The strike aims to tick all the right boxes; fuel caps, RAF reform, load shedding, price gouging, private investment and xenophobia.
I don’t think South Africa has ever seen a strike that attempted to deal with as much commonality.
Regardless of circumstance, nobody is really into the idea of load shedding save for a couple of solar battery providers and I think we can all agree that paying a bit more for fuel sucks, unless you’re an attorney specialising in RAF claims.
So great! Right? Well, uhmm, I mean, no.
Cosatu members (and those of Saftu) are going to strike and then…? This isn’t one of those situations where you can shut down an ailing economy to show your strength because the strength is hardly there in the first place.
As it is, job growth is nowhere near where we need it to be and as prices rise, affording labour is going to be more out of reach than before. So have your strike if that is what makes you happy but at some point, we need to get out of this knee-jerk reaction that when we’re unhappy, we go on strike, even if we can already predict that the strike will have very little progress.
ALSO READ: Cosatu’s ‘irresponsible’ national strike could sink economy even deeper
What’s even weirder is that with its 1.8 million members and as a member of the Tripartite Alliance, Cosatu is encouraging a strike to compel a government that it is largely responsible for. Move 1.8 million votes away from the ANC and that would klap them down to about 51% before even allocating those 1.8 million elsewhere.
Cosatu has actual power to compel reform from the inside and it knows it. Their spokesperson Sizwe Pamla has been pretty frank about the internal conflict presented by this strike within the alliance.
And there will be several issues where Cosatu and the ruling party remain aligned. Both like a minimum wage. Both like workers’ rights. However, those are low hanging fruit and it’s exciting to see a power player actually take some sort of action.

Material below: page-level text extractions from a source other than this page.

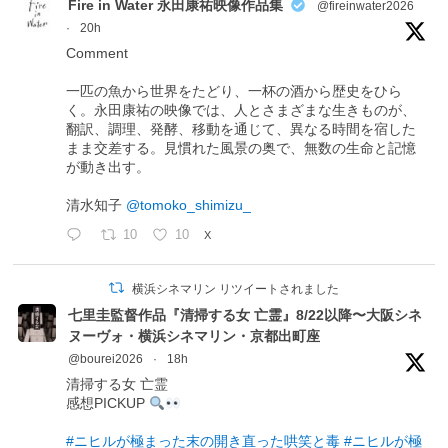
Fire in Water 永田康祐映像作品集
@fireinwater2026
·
20h
Comment
一匹の魚から世界をたどり、一杯の酒から歴史をひら
く。永田康祐の映像では、人とさまざまな生きものが、
翻訳、調理、発酵、移動を通じて、異なる時間を宿した
まま交差する。見慣れた風景の奥で、無数の生命と記憶
が動き出す。
清水知子
@tomoko_shimizu_
10
10
X
横浜シネマリン リツイートされました
七里圭監督作品『清掃する女 亡霊』8/22以降〜大阪シネ
ヌーヴォ・横浜シネマリン・京都出町座
@bourei2026
·
18h
清掃する女 亡霊
感想PICKUP
#ニヒルが極まった末の開き直った哄笑と毒
#ニヒルが極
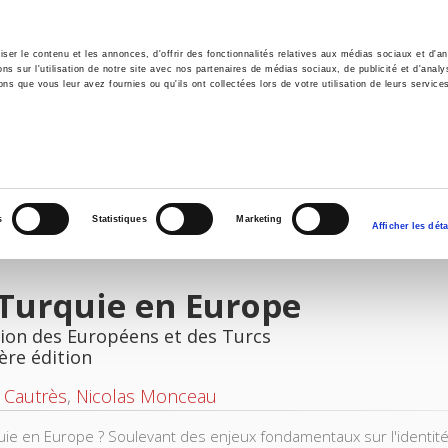
er le contenu et les annonces, d'offrir des fonctionnalités relatives aux médias sociaux et d'ana
 sur l'utilisation de notre site avec nos partenaires de médias sociaux, de publicité et d'analy
ns que vous leur avez fournies ou qu'ils ont collectées lors de votre utilisation de leurs service
il
Environnement
Histoire
International
s
Statistiques
Marketing
Afficher les déta
Turquie en Europe
nion des Européens et des Turcs
ère édition
 Cautrès
,
Nicolas Monceau
uie en Europe ? Soulevant des enjeux fondamentaux sur l'identité, 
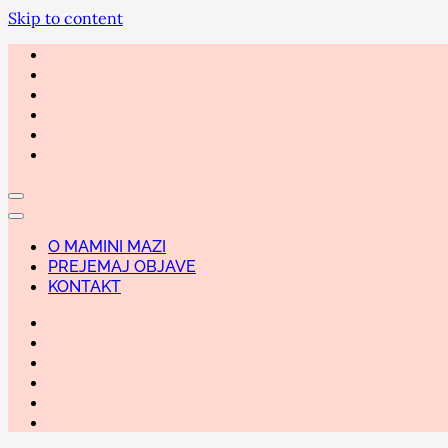
Skip to content
O MAMINI MAZI
PREJEMAJ OBJAVE
KONTAKT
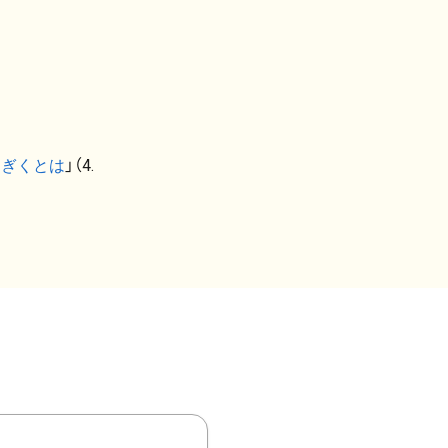
なぎくとは
」（4.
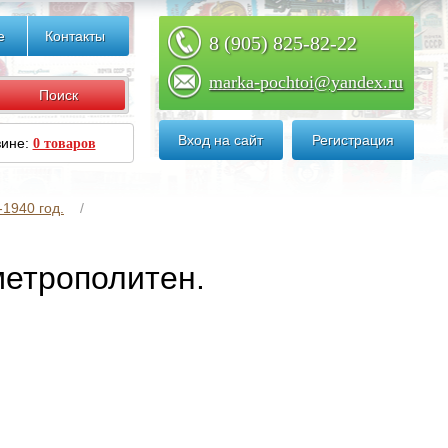
е
Контакты
8 (905) 825-82-22
marka-pochtoi@yandex.ru
Вход на сайт
Регистрация
зине:
0 товаров
1940 год.
метрополитен.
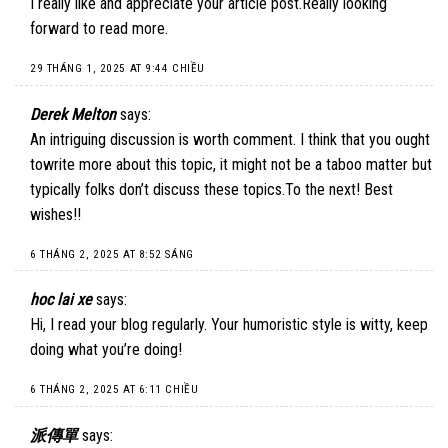
I really like and appreciate your article post.Really looking
forward to read more.
29 THÁNG 1, 2025 AT 9:44 CHIỀU
Derek Melton
says:
An intriguing discussion is worth comment. I think that you ought
towrite more about this topic, it might not be a taboo matter but
typically folks don’t discuss these topics.To the next! Best
wishes!!
6 THÁNG 2, 2025 AT 8:52 SÁNG
hoc lai xe
says:
Hi, I read your blog regularly. Your humoristic style is witty, keep
doing what you’re doing!
6 THÁNG 2, 2025 AT 6:11 CHIỀU
派傳單
says:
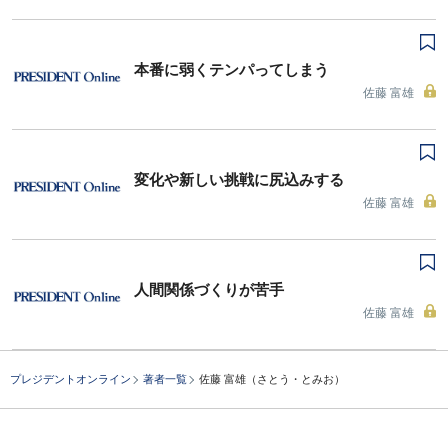
本番に弱くテンパってしまう
佐藤 富雄
変化や新しい挑戦に尻込みする
佐藤 富雄
人間関係づくりが苦手
佐藤 富雄
プレジデントオンライン
著者一覧
佐藤 富雄（さとう・とみお）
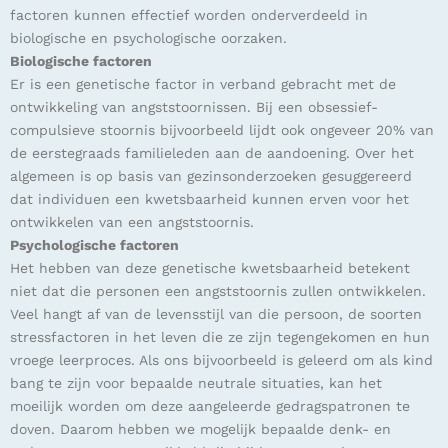
factoren kunnen effectief worden onderverdeeld in
biologische en psychologische oorzaken.
Biologische factoren
Er is een genetische factor in verband gebracht met de
ontwikkeling van angststoornissen. Bij een obsessief-
compulsieve stoornis bijvoorbeeld lijdt ook ongeveer 20% van
de eerstegraads familieleden aan de aandoening. Over het
algemeen is op basis van gezinsonderzoeken gesuggereerd
dat individuen een kwetsbaarheid kunnen erven voor het
ontwikkelen van een angststoornis.
Psychologische factoren
Het hebben van deze genetische kwetsbaarheid betekent
niet dat die personen een angststoornis zullen ontwikkelen.
Veel hangt af van de levensstijl van die persoon, de soorten
stressfactoren in het leven die ze zijn tegengekomen en hun
vroege leerproces. Als ons bijvoorbeeld is geleerd om als kind
bang te zijn voor bepaalde neutrale situaties, kan het
moeilijk worden om deze aangeleerde gedragspatronen te
doven. Daarom hebben we mogelijk bepaalde denk- en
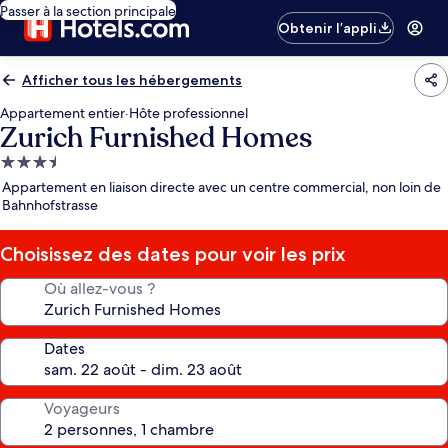
Passer à la section principale
Obtenir l’appli
Afficher tous les hébergements
Appartement entier
·
Hôte professionnel
Zurich Furnished Homes
Hébergement
3.5 étoiles
Appartement en liaison directe avec un centre commercial, non loin de
Bahnhofstrasse
Choisissez des dates pour voir les prix
Où allez-vous ?
Dates
Voyageurs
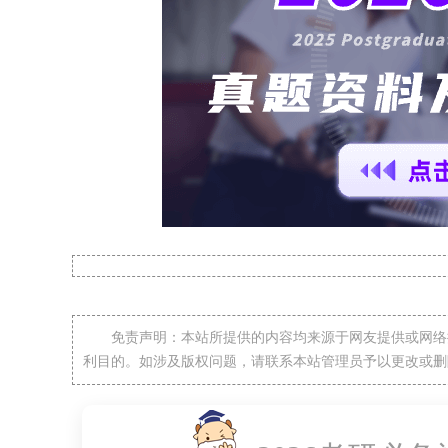
免责声明：本站所提供的内容均来源于网友提供或网络
利目的。如涉及版权问题，请联系本站管理员予以更改或删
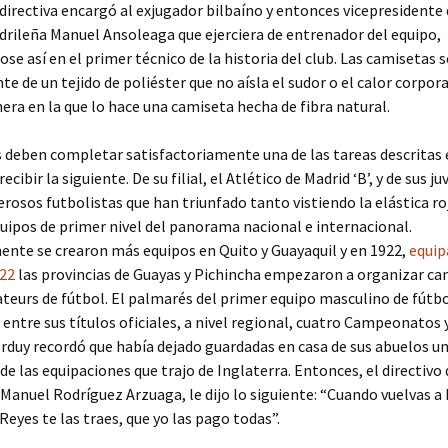
 directiva encargó al exjugador bilbaíno y entonces vicepresidente 
rileña Manuel Ansoleaga que ejerciera de entrenador del equipo,
ose así en el primer técnico de la historia del club. Las camisetas 
 de un tejido de poliéster que no aísla el sudor o el calor corporal
a en la que lo hace una camiseta hecha de fibra natural.
 deben completar satisfactoriamente una de las tareas descritas e
ecibir la siguiente. De su filial, el Atlético de Madrid ‘B’, y de sus j
rosos futbolistas que han triunfado tanto vistiendo la elástica ro
ipos de primer nivel del panorama nacional e internacional.
nte se crearon más equipos en Quito y Guayaquil y en 1922,
equip
022
las provincias de Guayas y Pichincha empezaron a organizar 
teurs de fútbol. El palmarés del primer equipo masculino de fútb
ntre sus títulos oficiales, a nivel regional, cuatro Campeonatos 
rduy recordó que había dejado guardadas en casa de sus abuelos un
 de las equipaciones que trajo de Inglaterra. Entonces, el directivo 
Manuel Rodríguez Arzuaga, le dijo lo siguiente: “Cuando vuelvas a
Reyes te las traes, que yo las pago todas”.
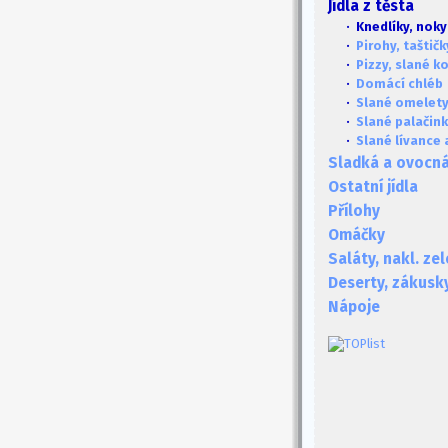
Jídla z těsta
· Knedlíky, noky
·
Pirohy, taštičky
·
Pizzy, slané k
·
Domácí chléb
·
Slané omelet
·
Slané palačin
·
Slané lívance 
Sladká a ovocná 
Ostatní jídla
Přílohy
Omáčky
Saláty, nakl. ze
Deserty, zákusk
Nápoje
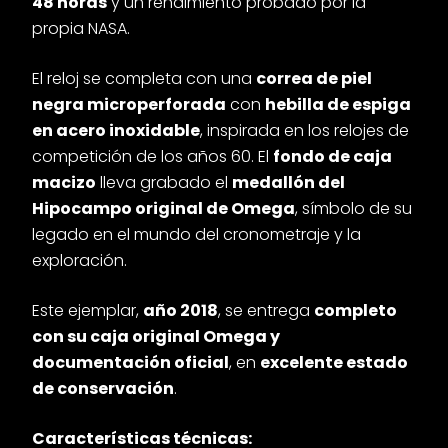
48 horas
y un rendimiento probado por la
propia NASA.
El reloj se completa con una
correa de piel
negra microperforada
con
hebilla de espiga
en acero inoxidable
, inspirada en los relojes de
competición de los años 60. El
fondo de caja
macizo
lleva grabado el
medallón del
Hipocampo original de Omega
, símbolo de su
legado en el mundo del cronometraje y la
exploración.
Este ejemplar,
año 2018
, se entrega
completo
con su caja original Omega y
documentación oficial
, en
excelente estado
de conservación
.
Características técnicas:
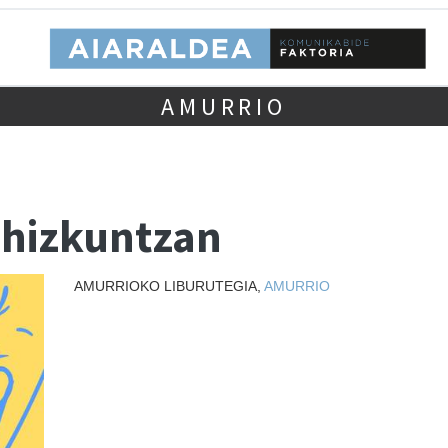
AMURRIO
-hizkuntzan
AMURRIOKO LIBURUTEGIA,
AMURRIO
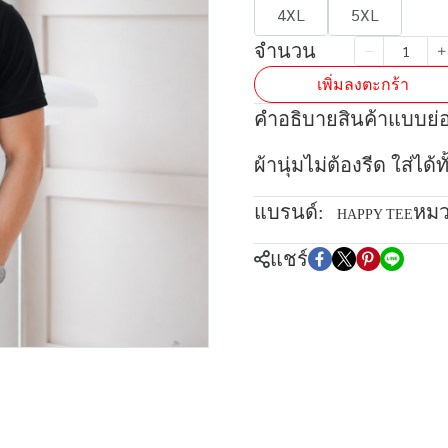
4XL
5XL
จำนวน
เพิ่มลงตะกร้า
คำอธิบายสินค้าแบบย่
ผ้านุ่มไม่ต้องรีด ใส่ได
แบรนด์:
หมว
HAPPY TEE
แชร์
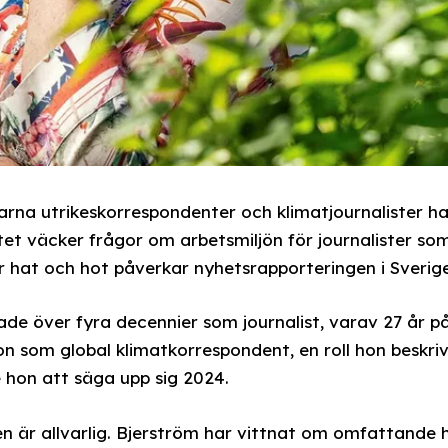
arna utrikeskorrespondenter och klimatjournalister ha
tet väcker frågor om arbetsmiljön för journalister s
 hat och hot påverkar nyhetsrapporteringen i Sverige
gade över fyra decennier som journalist, varav 27 år på
 som global klimatkorrespondent, en roll hon beskri
e hon att säga upp sig 2024.
en är allvarlig. Bjerström har vittnat om omfattande 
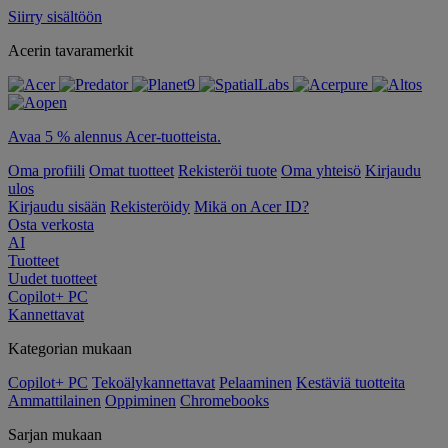
Siirry sisältöön
Acerin tavaramerkit
Avaa 5 % alennus Acer-tuotteista.
Oma profiili
Omat tuotteet
Rekisteröi tuote
Oma yhteisö
Kirjaudu
ulos
Kirjaudu sisään
Rekisteröidy
Mikä on Acer ID?
Osta verkosta
AI
Tuotteet
Uudet tuotteet
Copilot+ PC
Kannettavat
Kategorian mukaan
Copilot+ PC
Tekoälykannettavat
Pelaaminen
Kestäviä tuotteita
Ammattilainen
Oppiminen
Chromebooks
Sarjan mukaan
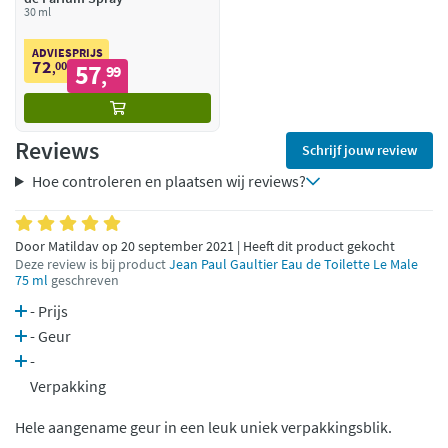
30 ml
ADVIESPRIJS
72
00
57
,
99
,
Reviews
Schrijf jouw review
Hoe controleren en plaatsen wij reviews?
Door Matildav op 20 september 2021 | Heeft dit product gekocht
Deze review is bij product
Jean Paul Gaultier Eau de Toilette Le Male
75 ml
geschreven
- Prijs
- Geur
-
Verpakking
Hele aangename geur in een leuk uniek verpakkingsblik.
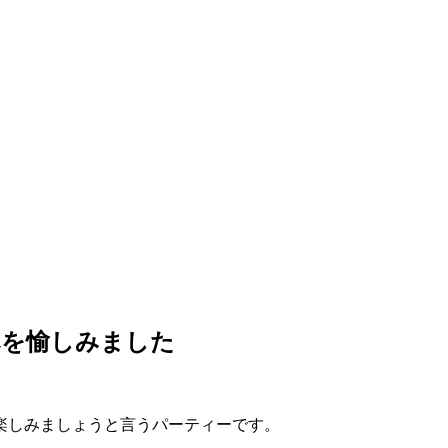
べを愉しみました
楽しみましょうと言うパーティーです。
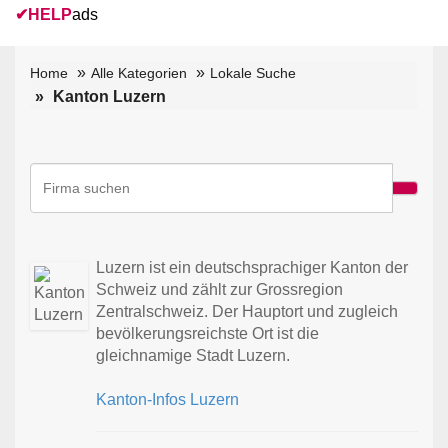
✔
HELP
ads
Home
Alle Kategorien
Lokale Suche
Kanton Luzern
Luzern ist ein deutschsprachiger Kanton der
Schweiz und zählt zur Grossregion
Zentralschweiz. Der Hauptort und zugleich
bevölkerungsreichste Ort ist die
gleichnamige Stadt Luzern.
Kanton-Infos Luzern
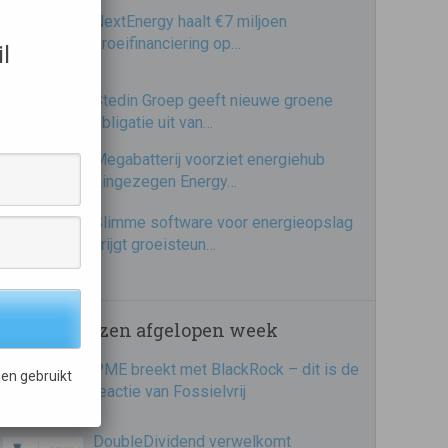
NextEnergy haalt €7 miljoen
groeifinanciering op…
l
Stedin Groep geeft nieuwe groene
obligatie uit van…
Megabatterij voorziet energiehub
Lingezegen Energy…
Slimme software voor energieopslag
krijgt groeisteun…
Meest gelezen afgelopen week
PME breekt met BlackRock – dit is de
en gebruikt
reactie van Fossielvrij
DoubleDividend verwelkomt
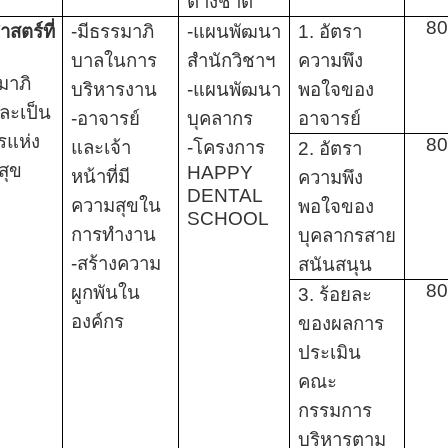
ต่างชาติ
8
าสตร์ที่
-มีธรรมาภิ
-แผนพัฒนา
1
. อัตรา
บาลในการ
สำนักวิชาฯ
ความพึง
มาภิ
บริหารงาน
-แผนพัฒนา
พอใจของ
ละเป็น
-อาจารย์
บุคลากร
อาจารย์
รแห่ง
8
และเจ้า
-โครงการ
2. อัตรา
สุข
HAPPY
หน้าที่มี
ความพึง
DENTAL
ความสุขใน
พอใจของ
SCHOOL
การทำงาน
บุคลากรสาย
-สร้างความ
สนันสนุน
8
ผูกพันใน
3. ร้อยละ
องค์กร
ของผลการ
ประเมิน
คณะ
กรรมการ
บริหารตาม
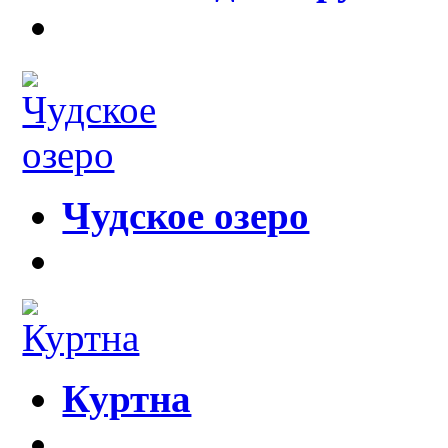
Чудское озеро
Куртна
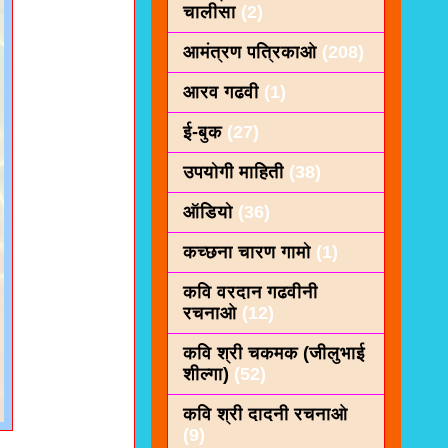
चालीसा
(2)
आमंत्रण पत्रिकाओ
(208)
आरव गढवी
(1)
ई-बुक
(27)
उपयोगी माहिती
(38)
ऑडियो
(36)
कच्छना चारण गामो
(1)
कवि वरदान गढवीनी
रचनाओ
(12)
कवि श्री चकमक (जीलुभाई
शील्गा)
(52)
कवि श्री दादनी रचनाओ
(9)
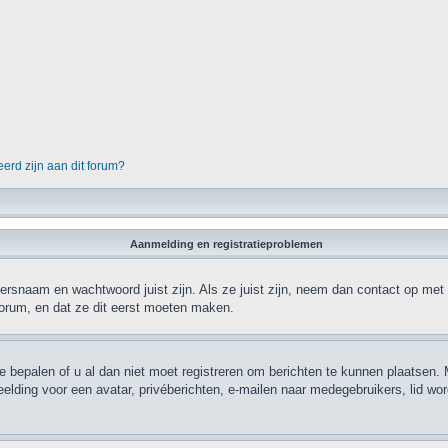
erd zijn aan dit forum?
Aanmelding en registratieproblemen
ersnaam en wachtwoord juist zijn. Als ze juist zijn, neem dan contact op met
forum, en dat ze dit eerst moeten maken.
e bepalen of u al dan niet moet registreren om berichten te kunnen plaatsen. M
eelding voor een avatar, privéberichten, e-mailen naar medegebruikers, lid w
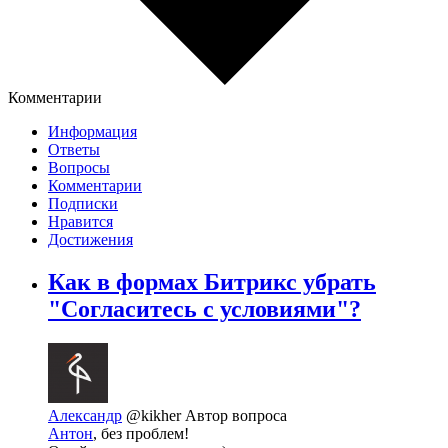
Комментарии
Информация
Ответы
Вопросы
Комментарии
Подписки
Нравится
Достижения
Как в формах Битрикс убрать
"Согласитесь с условиями"?
Александр
@kikher
Автор вопроса
Антон
, без проблем!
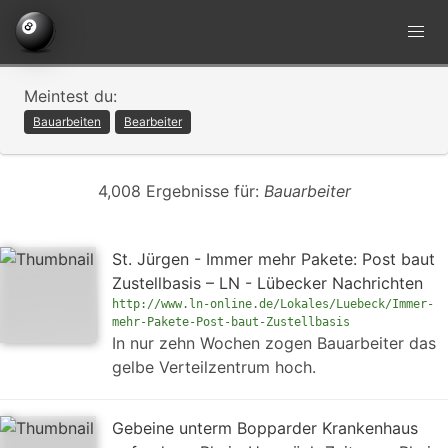
Meintest du:
Bauarbeiten
Bearbeiter
4,008 Ergebnisse für:
Bauarbeiter
St. Jürgen - Immer mehr Pakete: Post baut
Zustellbasis – LN - Lübecker Nachrichten
http://www.ln-online.de/Lokales/Luebeck/Immer-
mehr-Pakete-Post-baut-Zustellbasis
In nur zehn Wochen zogen Bauarbeiter das
gelbe Verteilzentrum hoch.
Gebeine unterm Bopparder Krankenhaus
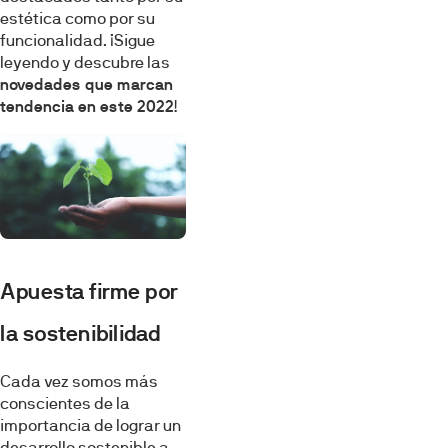
estética como por su
funcionalidad. ¡Sigue
leyendo y descubre las
novedades que marcan
tendencia en este 2022
!
Apuesta firme por
la sostenibilidad
Cada vez somos más
conscientes de la
importancia de lograr un
desarrollo sostenible a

When all the corruption was running wild in FIFA, allegedly, no country, club nor player could do anything about it. Yeah they spoke out about it but the complacency was there…until the sponsors started the get threatening. That’s when Blatter was ousted and a cleanup initiated. We can argue about the effectiveness of such a cleanup but it’s not the point.
The point is that in order to effect change, the threat has to be viable.
In South Africa, we are numb to strikes. So much so that we kind of expect them and they have become an institutional part of the negotiation process. We know people can strike but the point is to illustrate a unified show of some kind of force. If there’s no force, there’s no real effect to the strike.
ALSO READ: ‘People weren’t jobless under National Party’: Cosatu members march against high cost of living
Cyril Ramaphosa and his top five will be looking at this strike and just adding another row to an excel spreadsheet as another in a long list of protests.
However, if the threat is that Cosatu may compel its members to vote differently and that the current top six could be liable for breaking a long held political alliance, they would at least need to open a new tab and make some sort of plan to get their act together.
It was all fun and games when they could loot and blame pre-94, give away a couple of houses and create the expectation of better things to come. But that’s the thing with creating expectations; you need to actually deliver.
When UberEats and MrD have a better delivery track record than your government, it’s no longer just the rich people complaining under their breath. It’s the poor who couldn’t afford to pay for their own delivery in the first place.
Cosatu has the right priorities on this one. Time will tell if they have the right ammunition to take the shot.